*The problem:*
Looking through the data below, work out how many lines have the word "ahrefs". Reply with that number only.

*Data listing:*
● ● ●

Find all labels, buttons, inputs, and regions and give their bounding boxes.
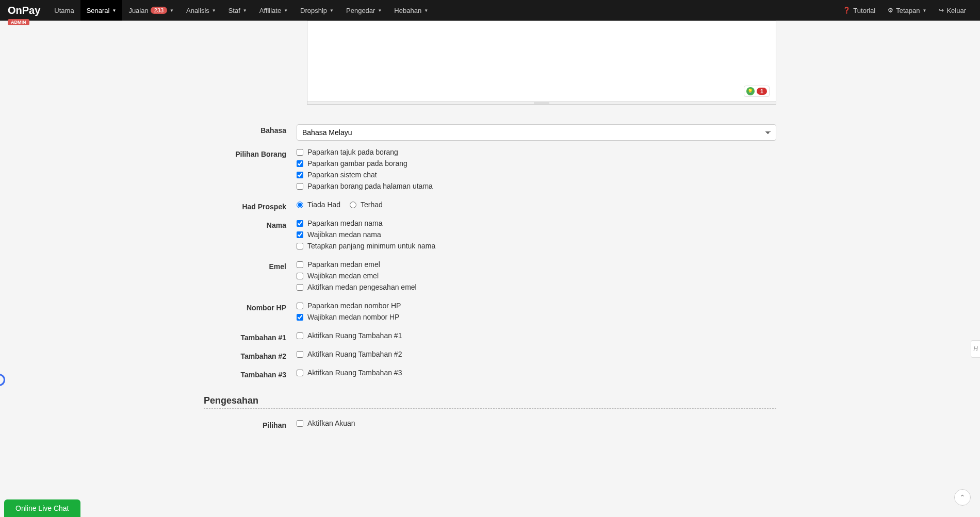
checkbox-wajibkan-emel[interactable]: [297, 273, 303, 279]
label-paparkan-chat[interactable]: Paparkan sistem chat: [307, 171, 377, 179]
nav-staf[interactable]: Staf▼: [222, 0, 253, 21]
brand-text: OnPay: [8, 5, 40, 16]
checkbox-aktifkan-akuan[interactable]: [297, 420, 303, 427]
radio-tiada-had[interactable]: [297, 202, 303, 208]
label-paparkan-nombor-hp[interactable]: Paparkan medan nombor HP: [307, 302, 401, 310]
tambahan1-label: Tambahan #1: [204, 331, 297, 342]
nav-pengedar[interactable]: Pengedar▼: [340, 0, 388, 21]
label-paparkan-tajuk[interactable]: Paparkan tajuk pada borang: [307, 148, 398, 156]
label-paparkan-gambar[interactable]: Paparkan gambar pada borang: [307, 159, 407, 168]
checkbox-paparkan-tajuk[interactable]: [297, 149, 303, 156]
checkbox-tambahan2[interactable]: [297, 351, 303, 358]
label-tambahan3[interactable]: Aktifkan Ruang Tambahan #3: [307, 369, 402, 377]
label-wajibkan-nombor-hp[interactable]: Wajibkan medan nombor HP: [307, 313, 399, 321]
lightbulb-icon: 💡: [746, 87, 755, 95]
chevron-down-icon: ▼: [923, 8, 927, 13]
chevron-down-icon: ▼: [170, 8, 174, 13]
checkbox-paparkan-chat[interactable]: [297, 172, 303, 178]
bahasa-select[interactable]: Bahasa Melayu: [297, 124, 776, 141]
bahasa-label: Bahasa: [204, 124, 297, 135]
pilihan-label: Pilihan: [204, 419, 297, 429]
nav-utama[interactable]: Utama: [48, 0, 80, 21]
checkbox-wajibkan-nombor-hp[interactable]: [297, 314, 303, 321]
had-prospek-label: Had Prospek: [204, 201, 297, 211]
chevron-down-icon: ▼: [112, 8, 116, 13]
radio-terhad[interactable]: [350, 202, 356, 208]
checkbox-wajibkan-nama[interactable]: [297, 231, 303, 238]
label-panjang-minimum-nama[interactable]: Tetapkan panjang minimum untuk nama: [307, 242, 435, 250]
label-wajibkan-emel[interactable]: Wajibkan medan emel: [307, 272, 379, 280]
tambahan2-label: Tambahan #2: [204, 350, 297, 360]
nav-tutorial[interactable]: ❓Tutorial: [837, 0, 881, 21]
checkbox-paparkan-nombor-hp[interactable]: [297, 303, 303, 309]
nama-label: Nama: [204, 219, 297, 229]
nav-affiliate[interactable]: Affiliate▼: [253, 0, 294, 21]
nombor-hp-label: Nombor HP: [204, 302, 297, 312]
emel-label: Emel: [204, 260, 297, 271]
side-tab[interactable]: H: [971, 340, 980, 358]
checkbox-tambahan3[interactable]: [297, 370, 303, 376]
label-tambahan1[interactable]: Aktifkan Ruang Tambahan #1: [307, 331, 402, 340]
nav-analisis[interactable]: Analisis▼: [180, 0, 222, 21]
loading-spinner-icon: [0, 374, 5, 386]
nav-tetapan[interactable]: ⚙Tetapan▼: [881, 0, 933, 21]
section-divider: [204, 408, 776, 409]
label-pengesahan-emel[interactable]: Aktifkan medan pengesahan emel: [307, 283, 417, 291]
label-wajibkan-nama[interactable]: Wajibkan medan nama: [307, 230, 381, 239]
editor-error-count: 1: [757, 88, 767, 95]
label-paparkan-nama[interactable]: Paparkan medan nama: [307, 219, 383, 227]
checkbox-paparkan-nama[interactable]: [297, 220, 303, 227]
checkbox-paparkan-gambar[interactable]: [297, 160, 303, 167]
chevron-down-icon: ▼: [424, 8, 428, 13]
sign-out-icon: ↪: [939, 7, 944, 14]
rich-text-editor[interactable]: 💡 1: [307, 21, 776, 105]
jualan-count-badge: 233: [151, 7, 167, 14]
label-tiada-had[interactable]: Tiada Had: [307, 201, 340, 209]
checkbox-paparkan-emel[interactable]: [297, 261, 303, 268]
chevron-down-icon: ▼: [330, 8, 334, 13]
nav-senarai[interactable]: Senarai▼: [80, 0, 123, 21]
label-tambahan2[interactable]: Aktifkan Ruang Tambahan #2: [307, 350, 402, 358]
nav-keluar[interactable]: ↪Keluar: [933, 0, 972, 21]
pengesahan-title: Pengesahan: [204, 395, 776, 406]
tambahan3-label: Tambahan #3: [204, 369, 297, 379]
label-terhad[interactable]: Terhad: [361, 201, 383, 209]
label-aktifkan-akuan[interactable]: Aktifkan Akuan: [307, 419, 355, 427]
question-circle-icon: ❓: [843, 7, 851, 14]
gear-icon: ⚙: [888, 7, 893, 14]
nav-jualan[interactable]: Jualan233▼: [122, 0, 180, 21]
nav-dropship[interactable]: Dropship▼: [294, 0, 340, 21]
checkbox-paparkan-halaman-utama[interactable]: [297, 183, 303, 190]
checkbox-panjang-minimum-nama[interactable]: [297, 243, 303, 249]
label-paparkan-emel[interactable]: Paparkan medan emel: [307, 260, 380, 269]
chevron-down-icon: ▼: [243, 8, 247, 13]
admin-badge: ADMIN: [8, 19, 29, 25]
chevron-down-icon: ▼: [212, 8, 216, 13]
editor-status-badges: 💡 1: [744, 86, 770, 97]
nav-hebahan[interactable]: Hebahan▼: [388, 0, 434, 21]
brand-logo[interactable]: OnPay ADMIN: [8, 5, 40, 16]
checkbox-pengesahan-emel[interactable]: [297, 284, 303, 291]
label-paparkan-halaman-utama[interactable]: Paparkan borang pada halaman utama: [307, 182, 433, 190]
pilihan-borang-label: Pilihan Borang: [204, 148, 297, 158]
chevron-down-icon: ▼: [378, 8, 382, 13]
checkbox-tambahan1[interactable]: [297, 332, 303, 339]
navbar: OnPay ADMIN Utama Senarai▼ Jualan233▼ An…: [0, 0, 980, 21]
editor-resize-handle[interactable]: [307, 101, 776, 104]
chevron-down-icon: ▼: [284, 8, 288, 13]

● ● ●

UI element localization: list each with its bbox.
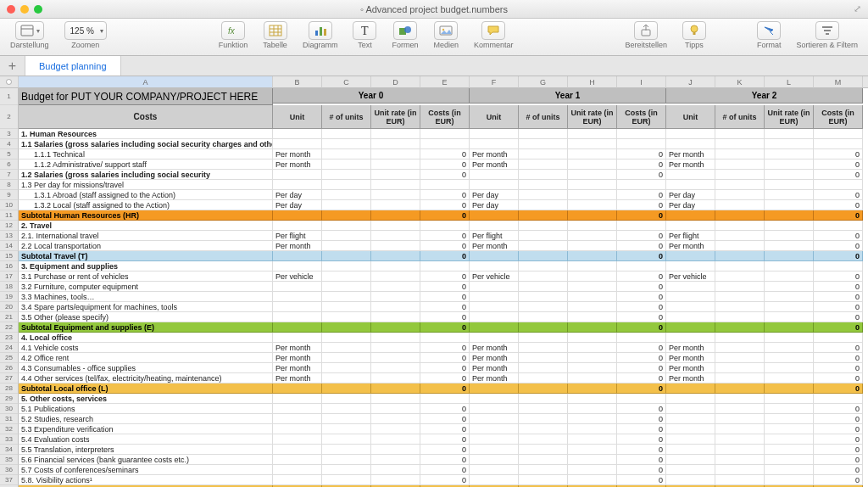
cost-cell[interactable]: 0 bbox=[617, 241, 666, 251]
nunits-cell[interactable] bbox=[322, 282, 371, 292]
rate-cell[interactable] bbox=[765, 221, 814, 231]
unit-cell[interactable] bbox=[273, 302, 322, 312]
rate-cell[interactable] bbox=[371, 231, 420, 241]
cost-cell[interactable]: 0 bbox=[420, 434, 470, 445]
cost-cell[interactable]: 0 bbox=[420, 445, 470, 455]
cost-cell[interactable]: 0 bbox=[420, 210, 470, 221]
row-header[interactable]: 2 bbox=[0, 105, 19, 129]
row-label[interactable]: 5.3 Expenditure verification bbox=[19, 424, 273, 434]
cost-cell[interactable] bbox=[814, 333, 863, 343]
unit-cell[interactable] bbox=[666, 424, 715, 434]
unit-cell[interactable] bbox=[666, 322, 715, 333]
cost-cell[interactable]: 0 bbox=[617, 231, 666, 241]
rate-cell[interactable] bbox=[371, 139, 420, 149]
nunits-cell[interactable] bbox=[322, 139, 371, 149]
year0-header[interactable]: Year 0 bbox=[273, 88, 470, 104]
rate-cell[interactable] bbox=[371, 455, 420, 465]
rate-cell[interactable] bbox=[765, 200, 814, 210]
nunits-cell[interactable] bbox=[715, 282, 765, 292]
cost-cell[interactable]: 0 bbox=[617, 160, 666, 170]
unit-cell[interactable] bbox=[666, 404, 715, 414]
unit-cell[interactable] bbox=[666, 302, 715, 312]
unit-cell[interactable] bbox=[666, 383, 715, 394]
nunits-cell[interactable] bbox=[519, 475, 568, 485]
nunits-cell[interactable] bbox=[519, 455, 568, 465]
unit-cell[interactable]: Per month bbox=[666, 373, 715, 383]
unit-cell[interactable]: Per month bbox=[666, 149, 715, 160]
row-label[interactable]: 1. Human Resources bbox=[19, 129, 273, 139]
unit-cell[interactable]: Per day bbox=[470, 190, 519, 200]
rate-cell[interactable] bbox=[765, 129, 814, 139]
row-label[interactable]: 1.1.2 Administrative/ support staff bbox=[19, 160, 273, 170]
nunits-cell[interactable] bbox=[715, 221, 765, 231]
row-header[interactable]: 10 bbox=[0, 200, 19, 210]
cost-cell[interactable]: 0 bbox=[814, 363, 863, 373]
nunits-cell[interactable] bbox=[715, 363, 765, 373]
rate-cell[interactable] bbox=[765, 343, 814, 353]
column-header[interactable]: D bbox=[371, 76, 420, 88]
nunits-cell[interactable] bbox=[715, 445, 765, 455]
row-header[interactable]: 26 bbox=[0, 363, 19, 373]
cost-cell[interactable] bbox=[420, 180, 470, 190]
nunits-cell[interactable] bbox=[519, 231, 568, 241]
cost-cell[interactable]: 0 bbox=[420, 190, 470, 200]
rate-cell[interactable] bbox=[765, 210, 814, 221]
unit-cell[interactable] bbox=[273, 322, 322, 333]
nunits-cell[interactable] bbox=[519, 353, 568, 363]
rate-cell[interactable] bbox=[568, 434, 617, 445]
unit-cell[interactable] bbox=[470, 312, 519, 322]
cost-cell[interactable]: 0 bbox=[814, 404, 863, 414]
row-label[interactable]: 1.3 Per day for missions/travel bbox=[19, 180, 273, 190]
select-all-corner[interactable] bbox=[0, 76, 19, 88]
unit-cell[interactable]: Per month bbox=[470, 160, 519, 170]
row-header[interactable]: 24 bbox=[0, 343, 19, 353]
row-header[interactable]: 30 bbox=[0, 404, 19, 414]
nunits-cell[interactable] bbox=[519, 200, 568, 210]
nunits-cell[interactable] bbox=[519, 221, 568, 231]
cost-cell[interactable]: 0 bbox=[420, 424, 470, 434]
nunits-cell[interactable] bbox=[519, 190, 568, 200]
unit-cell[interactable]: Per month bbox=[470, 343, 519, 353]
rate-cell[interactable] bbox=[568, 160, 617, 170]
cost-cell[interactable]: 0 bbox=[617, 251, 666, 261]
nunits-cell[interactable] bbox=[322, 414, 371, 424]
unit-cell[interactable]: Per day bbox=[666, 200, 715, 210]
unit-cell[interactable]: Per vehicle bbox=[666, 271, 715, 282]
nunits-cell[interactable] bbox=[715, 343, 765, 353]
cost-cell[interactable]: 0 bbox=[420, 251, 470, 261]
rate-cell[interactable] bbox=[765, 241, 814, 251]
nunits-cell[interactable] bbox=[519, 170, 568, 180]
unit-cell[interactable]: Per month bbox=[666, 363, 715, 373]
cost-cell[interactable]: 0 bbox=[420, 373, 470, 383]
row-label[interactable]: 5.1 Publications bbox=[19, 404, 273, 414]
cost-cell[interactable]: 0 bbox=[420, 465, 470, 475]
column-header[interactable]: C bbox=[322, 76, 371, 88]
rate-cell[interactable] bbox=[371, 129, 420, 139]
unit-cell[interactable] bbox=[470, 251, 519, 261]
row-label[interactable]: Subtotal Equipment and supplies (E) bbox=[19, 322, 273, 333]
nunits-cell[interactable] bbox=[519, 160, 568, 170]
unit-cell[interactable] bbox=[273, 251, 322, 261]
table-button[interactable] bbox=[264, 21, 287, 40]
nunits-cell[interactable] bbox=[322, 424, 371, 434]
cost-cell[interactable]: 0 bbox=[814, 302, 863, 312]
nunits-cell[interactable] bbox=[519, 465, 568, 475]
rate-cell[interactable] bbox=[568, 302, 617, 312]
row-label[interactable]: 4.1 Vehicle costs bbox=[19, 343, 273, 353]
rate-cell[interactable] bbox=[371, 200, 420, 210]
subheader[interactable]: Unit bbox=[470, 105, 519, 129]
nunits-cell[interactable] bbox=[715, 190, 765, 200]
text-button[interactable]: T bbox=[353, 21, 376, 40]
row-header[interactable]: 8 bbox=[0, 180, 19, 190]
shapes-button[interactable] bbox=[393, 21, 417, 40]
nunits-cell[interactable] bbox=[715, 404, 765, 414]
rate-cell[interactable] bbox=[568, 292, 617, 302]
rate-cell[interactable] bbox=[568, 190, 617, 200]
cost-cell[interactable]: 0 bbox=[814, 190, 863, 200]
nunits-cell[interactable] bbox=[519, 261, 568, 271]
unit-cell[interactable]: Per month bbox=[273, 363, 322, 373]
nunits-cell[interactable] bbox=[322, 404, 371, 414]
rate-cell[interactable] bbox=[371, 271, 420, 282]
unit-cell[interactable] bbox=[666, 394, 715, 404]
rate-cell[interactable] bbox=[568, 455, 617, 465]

● ● ●

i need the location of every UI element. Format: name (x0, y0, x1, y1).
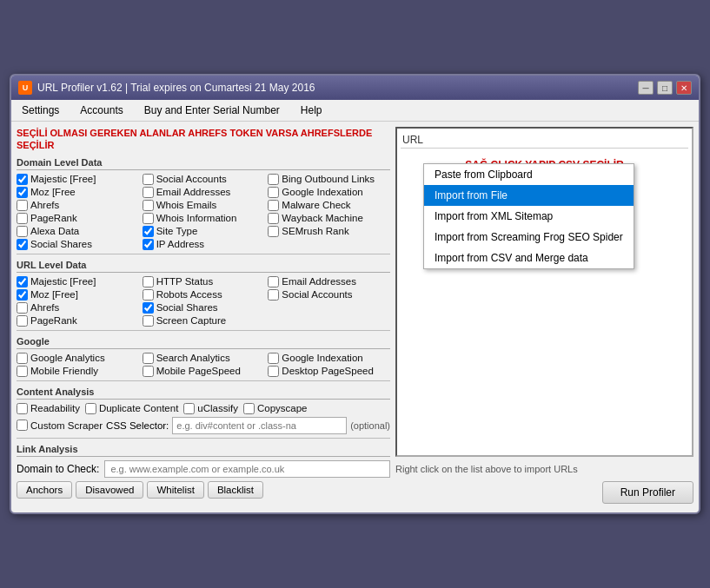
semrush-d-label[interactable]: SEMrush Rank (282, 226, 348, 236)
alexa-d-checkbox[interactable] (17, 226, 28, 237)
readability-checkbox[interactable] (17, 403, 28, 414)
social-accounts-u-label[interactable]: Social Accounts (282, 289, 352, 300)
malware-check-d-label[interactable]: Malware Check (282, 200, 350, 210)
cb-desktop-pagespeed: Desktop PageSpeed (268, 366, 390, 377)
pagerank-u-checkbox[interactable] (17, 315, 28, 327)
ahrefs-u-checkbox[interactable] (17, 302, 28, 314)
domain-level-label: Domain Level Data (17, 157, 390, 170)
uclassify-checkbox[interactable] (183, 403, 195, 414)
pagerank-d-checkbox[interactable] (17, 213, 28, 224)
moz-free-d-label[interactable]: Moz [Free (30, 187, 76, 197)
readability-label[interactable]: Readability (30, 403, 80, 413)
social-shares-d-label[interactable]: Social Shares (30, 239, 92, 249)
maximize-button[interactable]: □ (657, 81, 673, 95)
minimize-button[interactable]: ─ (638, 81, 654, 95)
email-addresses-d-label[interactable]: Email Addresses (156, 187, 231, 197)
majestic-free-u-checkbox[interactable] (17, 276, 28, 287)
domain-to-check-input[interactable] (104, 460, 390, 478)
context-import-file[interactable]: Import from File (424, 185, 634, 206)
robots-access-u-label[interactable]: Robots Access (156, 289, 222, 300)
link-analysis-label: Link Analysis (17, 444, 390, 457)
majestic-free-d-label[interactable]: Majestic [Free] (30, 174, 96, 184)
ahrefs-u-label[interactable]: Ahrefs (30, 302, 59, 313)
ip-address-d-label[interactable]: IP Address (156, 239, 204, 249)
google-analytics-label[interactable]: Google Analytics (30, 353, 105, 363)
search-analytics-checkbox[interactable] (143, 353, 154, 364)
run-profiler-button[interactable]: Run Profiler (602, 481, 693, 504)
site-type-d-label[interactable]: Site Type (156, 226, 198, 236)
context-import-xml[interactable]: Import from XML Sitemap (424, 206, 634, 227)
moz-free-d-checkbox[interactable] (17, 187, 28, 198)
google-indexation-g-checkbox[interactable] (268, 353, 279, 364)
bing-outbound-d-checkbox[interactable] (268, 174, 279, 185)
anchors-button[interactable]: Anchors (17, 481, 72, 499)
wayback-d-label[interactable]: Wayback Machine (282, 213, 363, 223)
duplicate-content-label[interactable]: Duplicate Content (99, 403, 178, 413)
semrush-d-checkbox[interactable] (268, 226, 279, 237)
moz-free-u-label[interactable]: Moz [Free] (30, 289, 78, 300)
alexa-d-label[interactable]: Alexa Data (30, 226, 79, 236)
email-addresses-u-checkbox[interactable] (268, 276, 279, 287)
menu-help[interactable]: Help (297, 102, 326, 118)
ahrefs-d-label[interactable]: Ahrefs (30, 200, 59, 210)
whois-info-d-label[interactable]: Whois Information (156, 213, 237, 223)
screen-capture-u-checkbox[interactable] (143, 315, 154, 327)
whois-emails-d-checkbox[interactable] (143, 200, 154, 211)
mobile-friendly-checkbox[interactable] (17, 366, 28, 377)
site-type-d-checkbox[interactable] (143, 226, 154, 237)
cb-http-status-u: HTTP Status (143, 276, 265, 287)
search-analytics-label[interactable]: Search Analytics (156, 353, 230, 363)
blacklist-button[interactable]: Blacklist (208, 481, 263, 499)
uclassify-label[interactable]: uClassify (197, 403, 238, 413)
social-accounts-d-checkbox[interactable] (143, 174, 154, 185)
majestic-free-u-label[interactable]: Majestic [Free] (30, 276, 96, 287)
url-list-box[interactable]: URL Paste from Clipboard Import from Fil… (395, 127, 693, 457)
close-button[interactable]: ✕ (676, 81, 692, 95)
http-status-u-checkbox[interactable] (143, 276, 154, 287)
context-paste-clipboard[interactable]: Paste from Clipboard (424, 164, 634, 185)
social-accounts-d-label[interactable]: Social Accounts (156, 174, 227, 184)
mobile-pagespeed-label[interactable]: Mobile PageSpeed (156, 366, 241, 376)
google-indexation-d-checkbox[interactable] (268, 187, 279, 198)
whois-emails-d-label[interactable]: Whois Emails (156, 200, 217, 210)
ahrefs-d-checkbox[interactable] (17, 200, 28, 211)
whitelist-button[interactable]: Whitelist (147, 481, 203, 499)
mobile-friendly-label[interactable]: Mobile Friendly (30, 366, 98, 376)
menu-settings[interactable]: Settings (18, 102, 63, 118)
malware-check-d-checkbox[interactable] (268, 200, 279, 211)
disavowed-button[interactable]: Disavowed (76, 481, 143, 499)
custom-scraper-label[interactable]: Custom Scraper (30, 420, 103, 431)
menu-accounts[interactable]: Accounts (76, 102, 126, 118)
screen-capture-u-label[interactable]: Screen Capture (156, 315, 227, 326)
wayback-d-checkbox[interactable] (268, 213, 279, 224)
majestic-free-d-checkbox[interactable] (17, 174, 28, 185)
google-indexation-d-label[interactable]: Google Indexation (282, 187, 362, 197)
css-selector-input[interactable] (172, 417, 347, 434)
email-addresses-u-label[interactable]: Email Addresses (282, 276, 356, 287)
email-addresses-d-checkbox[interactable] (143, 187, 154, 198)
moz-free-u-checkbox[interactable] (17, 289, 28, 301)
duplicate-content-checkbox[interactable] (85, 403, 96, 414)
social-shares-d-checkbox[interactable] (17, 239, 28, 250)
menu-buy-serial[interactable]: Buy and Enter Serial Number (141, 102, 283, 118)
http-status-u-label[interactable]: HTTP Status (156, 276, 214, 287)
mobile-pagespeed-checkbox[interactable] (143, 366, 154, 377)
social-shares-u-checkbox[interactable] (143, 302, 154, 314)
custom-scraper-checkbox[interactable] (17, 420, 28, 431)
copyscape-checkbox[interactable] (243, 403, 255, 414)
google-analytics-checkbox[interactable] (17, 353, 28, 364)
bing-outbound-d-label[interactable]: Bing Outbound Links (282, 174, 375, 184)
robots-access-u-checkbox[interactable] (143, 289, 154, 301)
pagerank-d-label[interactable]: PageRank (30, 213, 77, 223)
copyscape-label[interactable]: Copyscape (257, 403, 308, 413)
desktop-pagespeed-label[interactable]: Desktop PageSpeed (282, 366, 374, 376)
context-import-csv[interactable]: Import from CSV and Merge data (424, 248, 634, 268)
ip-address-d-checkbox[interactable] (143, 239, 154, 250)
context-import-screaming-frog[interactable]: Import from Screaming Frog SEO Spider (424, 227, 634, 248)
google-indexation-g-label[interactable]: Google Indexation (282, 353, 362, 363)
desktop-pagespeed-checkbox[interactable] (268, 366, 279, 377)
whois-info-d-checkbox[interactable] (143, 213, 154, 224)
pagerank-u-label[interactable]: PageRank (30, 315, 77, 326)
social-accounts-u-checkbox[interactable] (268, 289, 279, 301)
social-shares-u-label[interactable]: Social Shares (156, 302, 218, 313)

● ● ●

*Solution:*
4